Leioproctus nigrescens

Scientific classification
- Kingdom: Animalia
- Phylum: Arthropoda
- Clade: Pancrustacea
- Class: Insecta
- Order: Hymenoptera
- Family: Colletidae
- Genus: Leioproctus
- Species: L. nigrescens
- Binomial name: Leioproctus nigrescens (Cockerell, 1929)
- Synonyms: Euryglossidia nigrescens Cockerell, 1929;

= Leioproctus nigrescens =

- Genus: Leioproctus
- Species: nigrescens
- Authority: (Cockerell, 1929)
- Synonyms: Euryglossidia nigrescens

Species of bee

Leioproctus nigrescens, or Leioproctus (Euryglossidia) nigrescens, is a species of bee in the family Colletidae and subfamily Colletinae.

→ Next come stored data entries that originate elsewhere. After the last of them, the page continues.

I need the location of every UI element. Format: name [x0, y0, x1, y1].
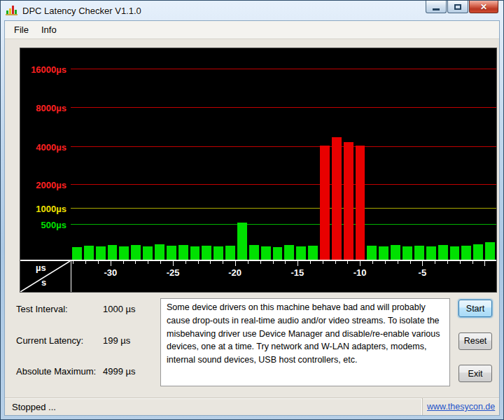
- x-tick-mark: [160, 261, 161, 264]
- x-tick-mark: [235, 261, 236, 266]
- reset-button[interactable]: Reset: [458, 332, 492, 350]
- latency-bar: [367, 246, 377, 260]
- thesycon-link[interactable]: www.thesycon.de: [427, 402, 495, 412]
- close-button[interactable]: ✕: [469, 1, 498, 13]
- x-tick-mark: [447, 261, 448, 264]
- latency-bar: [131, 245, 141, 260]
- close-icon: ✕: [480, 2, 487, 12]
- latency-bar: [485, 242, 495, 260]
- menu-info[interactable]: Info: [35, 22, 63, 37]
- button-column: Start Reset Exit: [458, 298, 493, 386]
- chart-body: 16000µs8000µs4000µs2000µs1000µs500µs: [20, 48, 496, 261]
- driver-advice-textbox: Some device drivers on this machine beha…: [160, 298, 450, 386]
- stat-row: Test Interval: 1000 µs: [16, 304, 160, 314]
- x-tick-mark: [273, 261, 274, 264]
- x-tick-mark: [435, 261, 435, 264]
- x-tick-label--30: -30: [104, 267, 117, 278]
- stat-label: Current Latency:: [16, 335, 103, 346]
- latency-bar: [178, 245, 188, 260]
- latency-bar: [261, 246, 271, 260]
- axis-corner: µs s: [20, 261, 71, 292]
- latency-bar: [356, 146, 365, 260]
- x-tick-mark: [460, 261, 461, 264]
- latency-bar: [473, 244, 483, 260]
- x-tick-mark: [360, 261, 360, 266]
- x-axis: -30-25-20-15-10-5: [71, 261, 496, 292]
- bottom-panel: Test Interval: 1000 µs Current Latency: …: [16, 298, 493, 386]
- x-tick-mark: [111, 261, 111, 266]
- start-button[interactable]: Start: [458, 300, 492, 317]
- y-tick-label-16000: 16000µs: [31, 64, 66, 75]
- latency-bar: [273, 247, 283, 260]
- latency-bar: [202, 246, 211, 260]
- latency-bar: [438, 245, 448, 260]
- latency-bar: [119, 246, 129, 260]
- latency-bar: [402, 246, 412, 260]
- x-tick-mark: [323, 261, 323, 264]
- app-icon: [6, 5, 18, 16]
- link-pane: www.thesycon.de: [422, 398, 499, 415]
- x-tick-label--5: -5: [419, 267, 427, 278]
- latency-bar: [84, 246, 94, 260]
- y-tick-label-1000: 1000µs: [36, 204, 66, 214]
- x-tick-mark: [484, 261, 485, 266]
- latency-bar: [237, 223, 247, 260]
- latency-bar: [391, 245, 400, 260]
- y-axis-labels: 16000µs8000µs4000µs2000µs1000µs500µs: [20, 48, 71, 260]
- window-title: DPC Latency Checker V1.1.0: [22, 6, 141, 16]
- stat-value: 199 µs: [103, 335, 130, 346]
- y-tick-label-8000: 8000µs: [36, 103, 66, 113]
- bar-series: [72, 48, 495, 260]
- minimize-icon: [433, 8, 440, 10]
- latency-bar: [461, 246, 471, 260]
- latency-bar: [167, 246, 176, 260]
- stat-label: Test Interval:: [16, 304, 103, 314]
- x-tick-mark: [223, 261, 223, 264]
- x-tick-mark: [260, 261, 261, 264]
- latency-bar: [249, 245, 259, 260]
- plot-area: [71, 48, 496, 260]
- x-tick-mark: [173, 261, 174, 266]
- x-tick-label--25: -25: [167, 267, 180, 278]
- stat-value: 1000 µs: [103, 304, 136, 314]
- x-tick-mark: [472, 261, 473, 264]
- x-tick-mark: [248, 261, 248, 264]
- x-tick-label--15: -15: [291, 267, 304, 278]
- y-tick-label-500: 500µs: [41, 219, 66, 230]
- stat-row: Absolute Maximum: 4999 µs: [16, 366, 160, 377]
- stat-value: 4999 µs: [103, 366, 136, 377]
- app-window: DPC Latency Checker V1.1.0 ✕ File Info 1…: [0, 0, 504, 420]
- status-bar: Stopped ... www.thesycon.de: [5, 398, 499, 415]
- x-tick-mark: [298, 261, 298, 266]
- y-tick-label-2000: 2000µs: [36, 179, 66, 190]
- x-tick-mark: [422, 261, 423, 266]
- stat-row: Current Latency: 199 µs: [16, 335, 160, 346]
- latency-bar: [284, 245, 294, 260]
- latency-bar: [379, 246, 388, 260]
- latency-bar: [414, 246, 424, 260]
- x-tick-mark: [385, 261, 386, 264]
- exit-button[interactable]: Exit: [458, 365, 492, 382]
- x-tick-mark: [186, 261, 186, 264]
- x-tick-label--20: -20: [228, 267, 241, 278]
- x-tick-mark: [123, 261, 124, 264]
- x-tick-mark: [310, 261, 311, 264]
- titlebar[interactable]: DPC Latency Checker V1.1.0 ✕: [4, 1, 500, 20]
- minimize-button[interactable]: [426, 1, 447, 13]
- x-tick-mark: [347, 261, 348, 264]
- x-tick-mark: [335, 261, 336, 264]
- latency-bar: [296, 246, 306, 260]
- maximize-icon: [454, 4, 461, 10]
- latency-bar: [155, 244, 164, 260]
- x-axis-row: µs s -30-25-20-15-10-5: [20, 261, 496, 292]
- menu-bar: File Info: [5, 21, 499, 39]
- maximize-button[interactable]: [447, 1, 468, 13]
- latency-bar: [190, 246, 200, 260]
- menu-file[interactable]: File: [8, 22, 35, 37]
- x-tick-label--10: -10: [354, 267, 367, 278]
- x-tick-mark: [410, 261, 411, 264]
- x-tick-mark: [372, 261, 373, 264]
- x-tick-mark: [135, 261, 136, 264]
- x-tick-mark: [285, 261, 286, 264]
- latency-bar: [96, 246, 106, 260]
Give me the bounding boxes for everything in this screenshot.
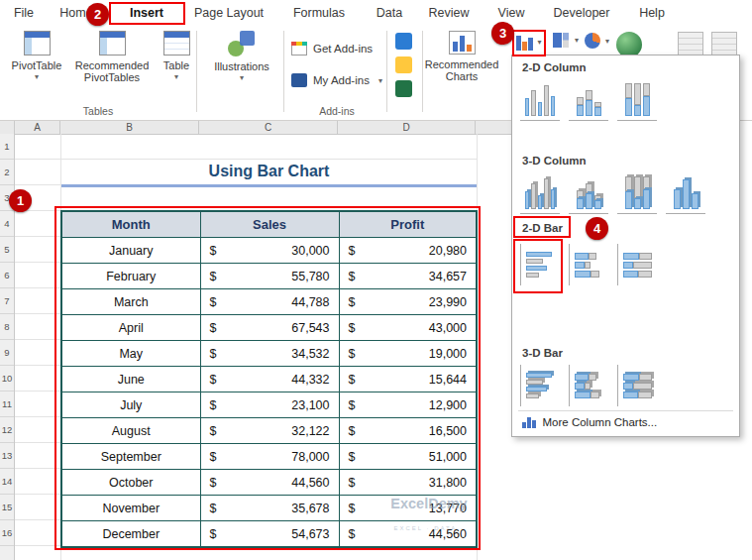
stacked-3d-bar-icon[interactable] bbox=[569, 365, 608, 406]
small-addin-icon-3[interactable] bbox=[395, 80, 412, 97]
recommended-charts-icon bbox=[449, 31, 476, 55]
my-addins-label: My Add-ins bbox=[313, 74, 370, 86]
section-title-3d-bar: 3-D Bar bbox=[522, 347, 563, 359]
row-header[interactable]: 9 bbox=[0, 340, 14, 366]
stacked-100-3d-bar-icon[interactable] bbox=[617, 365, 657, 406]
stacked-column-icon[interactable] bbox=[569, 79, 608, 121]
more-column-charts-label: More Column Charts... bbox=[543, 416, 658, 428]
tab-help[interactable]: Help bbox=[639, 0, 665, 27]
row-header[interactable]: 12 bbox=[0, 417, 14, 443]
pivottable-button[interactable]: PivotTable ▾ bbox=[8, 31, 65, 81]
row-header[interactable]: 5 bbox=[0, 237, 14, 263]
column-header-c[interactable]: C bbox=[199, 120, 338, 134]
menu-divider bbox=[518, 410, 733, 411]
row-header[interactable]: 14 bbox=[0, 469, 14, 495]
clustered-column-icon[interactable] bbox=[520, 79, 560, 121]
stacked-bar-icon[interactable] bbox=[569, 244, 608, 285]
group-divider bbox=[422, 31, 423, 112]
illustrations-label: Illustrations bbox=[214, 60, 269, 72]
recommended-pivottables-icon bbox=[99, 31, 126, 56]
tour-icon[interactable] bbox=[711, 32, 737, 56]
highlight-box-chart-button bbox=[512, 30, 546, 56]
chevron-down-icon: ▾ bbox=[174, 72, 178, 81]
pie-chart-icon bbox=[585, 33, 600, 49]
callout-step-2: 2 bbox=[86, 3, 109, 26]
callout-step-4: 4 bbox=[586, 217, 608, 240]
table-button[interactable]: Table ▾ bbox=[157, 31, 196, 81]
small-addin-icon-2[interactable] bbox=[395, 56, 412, 73]
column-header-d[interactable]: D bbox=[338, 120, 476, 134]
clustered-3d-column-icon[interactable] bbox=[520, 172, 560, 214]
clustered-3d-bar-icon[interactable] bbox=[520, 365, 560, 406]
my-addins-button[interactable]: My Add-ins ▾ bbox=[291, 69, 382, 91]
tab-data[interactable]: Data bbox=[376, 0, 402, 27]
chevron-down-icon: ▾ bbox=[575, 36, 579, 45]
excel-window: File Home Insert Page Layout Formulas Da… bbox=[0, 0, 752, 560]
row-header[interactable]: 7 bbox=[0, 288, 14, 314]
illustrations-icon bbox=[227, 31, 257, 56]
chevron-down-icon: ▾ bbox=[35, 72, 39, 81]
pivottable-label: PivotTable bbox=[12, 59, 62, 71]
group-divider bbox=[386, 31, 387, 112]
row-header[interactable]: 2 bbox=[0, 160, 14, 185]
tab-formulas[interactable]: Formulas bbox=[293, 0, 345, 27]
callout-step-1: 1 bbox=[9, 189, 32, 212]
select-all-corner[interactable] bbox=[0, 120, 15, 134]
row-header[interactable]: 4 bbox=[0, 211, 14, 237]
column-header-b[interactable]: B bbox=[60, 120, 199, 134]
get-addins-button[interactable]: Get Add-ins bbox=[291, 38, 373, 59]
highlight-box-2d-bar-title bbox=[513, 216, 571, 238]
recommended-pivottables-button[interactable]: Recommended PivotTables bbox=[69, 31, 155, 83]
highlight-box-clustered-bar bbox=[513, 239, 563, 293]
pivottable-icon bbox=[24, 31, 51, 56]
row-header[interactable]: 10 bbox=[0, 366, 14, 392]
column-header-filler bbox=[476, 120, 511, 134]
column-header-strip: A B C D bbox=[0, 120, 511, 135]
row-header[interactable]: 13 bbox=[0, 443, 14, 469]
insert-pie-chart-button[interactable]: ▾ bbox=[585, 33, 609, 49]
callout-step-3: 3 bbox=[491, 22, 514, 45]
stacked-100-bar-icon[interactable] bbox=[617, 244, 657, 285]
row-header[interactable]: 11 bbox=[0, 392, 14, 417]
treemap-chart-icon bbox=[553, 33, 570, 48]
my-addins-icon bbox=[291, 73, 307, 87]
more-column-charts-item[interactable]: More Column Charts... bbox=[522, 416, 657, 428]
table-icon bbox=[163, 31, 190, 56]
worksheet-title[interactable]: Using Bar Chart bbox=[61, 159, 477, 183]
section-title-2d-column: 2-D Column bbox=[522, 61, 587, 73]
tab-page-layout[interactable]: Page Layout bbox=[194, 0, 264, 27]
addins-group-label: Add-ins bbox=[285, 105, 388, 117]
stacked-3d-column-icon[interactable] bbox=[569, 172, 608, 214]
small-addin-icon-1[interactable] bbox=[395, 33, 412, 50]
recommended-pivottables-label: Recommended PivotTables bbox=[69, 59, 155, 83]
3d-bar-options bbox=[520, 365, 657, 406]
chart-icon bbox=[522, 416, 536, 428]
section-title-3d-column: 3-D Column bbox=[522, 155, 587, 167]
store-icon bbox=[291, 42, 307, 56]
highlight-box-insert-tab bbox=[109, 2, 185, 25]
column-header-a[interactable]: A bbox=[15, 120, 60, 134]
tables-group-label: Tables bbox=[0, 105, 196, 117]
insert-hierarchy-chart-button[interactable]: ▾ bbox=[553, 33, 579, 48]
title-underline bbox=[61, 184, 477, 187]
chevron-down-icon: ▾ bbox=[240, 73, 244, 82]
row-header[interactable]: 8 bbox=[0, 314, 14, 340]
highlight-box-data-table bbox=[54, 206, 481, 550]
recommended-charts-button[interactable]: Recommended Charts bbox=[428, 31, 495, 82]
chevron-down-icon: ▾ bbox=[605, 37, 609, 46]
group-divider bbox=[283, 31, 284, 112]
3d-column-icon[interactable] bbox=[666, 172, 705, 214]
stacked-100-3d-column-icon[interactable] bbox=[617, 172, 657, 214]
tab-file[interactable]: File bbox=[14, 0, 34, 27]
row-header[interactable]: 16 bbox=[0, 520, 14, 546]
row-header[interactable]: 6 bbox=[0, 263, 14, 288]
pivotchart-icon[interactable] bbox=[678, 32, 703, 56]
row-header[interactable]: 15 bbox=[0, 495, 14, 520]
tab-developer[interactable]: Developer bbox=[554, 0, 610, 27]
tab-review[interactable]: Review bbox=[429, 0, 470, 27]
get-addins-label: Get Add-ins bbox=[313, 43, 373, 55]
3d-column-options bbox=[520, 172, 705, 214]
row-header[interactable]: 1 bbox=[0, 134, 14, 160]
illustrations-button[interactable]: Illustrations ▾ bbox=[206, 31, 277, 82]
stacked-100-column-icon[interactable] bbox=[617, 79, 657, 121]
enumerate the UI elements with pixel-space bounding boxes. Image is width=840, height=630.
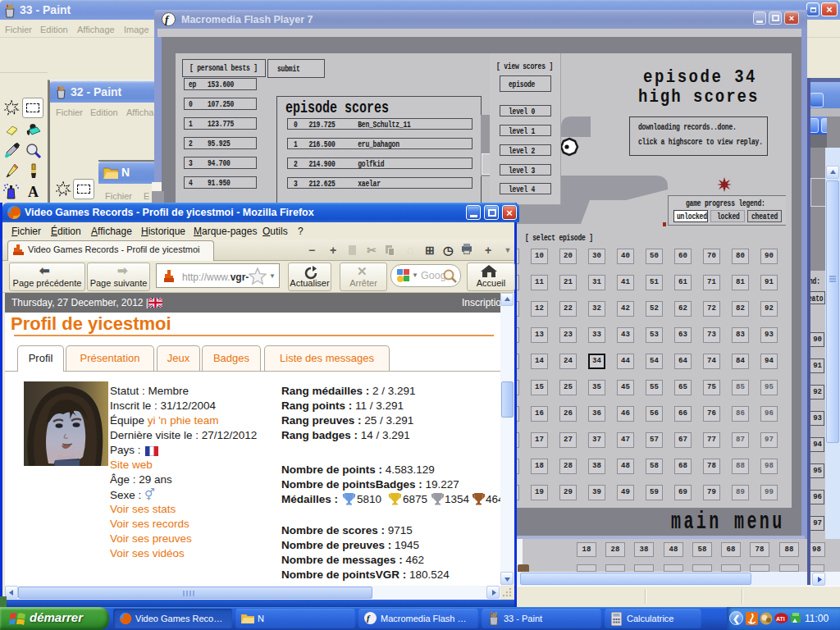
svg-text:ATI: ATI <box>776 616 785 622</box>
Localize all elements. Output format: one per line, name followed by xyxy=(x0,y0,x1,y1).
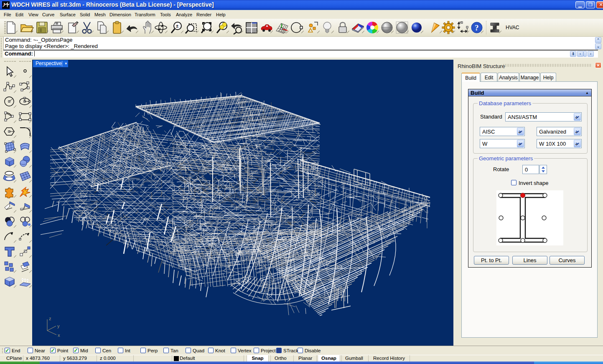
svg-text:x: x xyxy=(58,333,60,338)
svg-text:z: z xyxy=(49,316,51,321)
svg-text:y: y xyxy=(57,324,60,329)
svg-text:±: ± xyxy=(176,23,178,28)
svg-text:?: ? xyxy=(475,23,479,32)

It is endemic to Australia. It was described by British-American entomologist Theodore Dru Alison Cockerell in 1929.

==Description==
Male body length is nearly 6 mm and slender; female slightly longer and more robust. Colouration is mainly black; the abdomen dark brown with a faintly greenish lustre; the hair white to grey-brown.

==Distribution and habitat==
The species occurs in south-west Western Australia. The type locality is Geraldton.

==Behaviour==
The adults are flying mellivores. Flowering plants visited by the bees include Hakea species.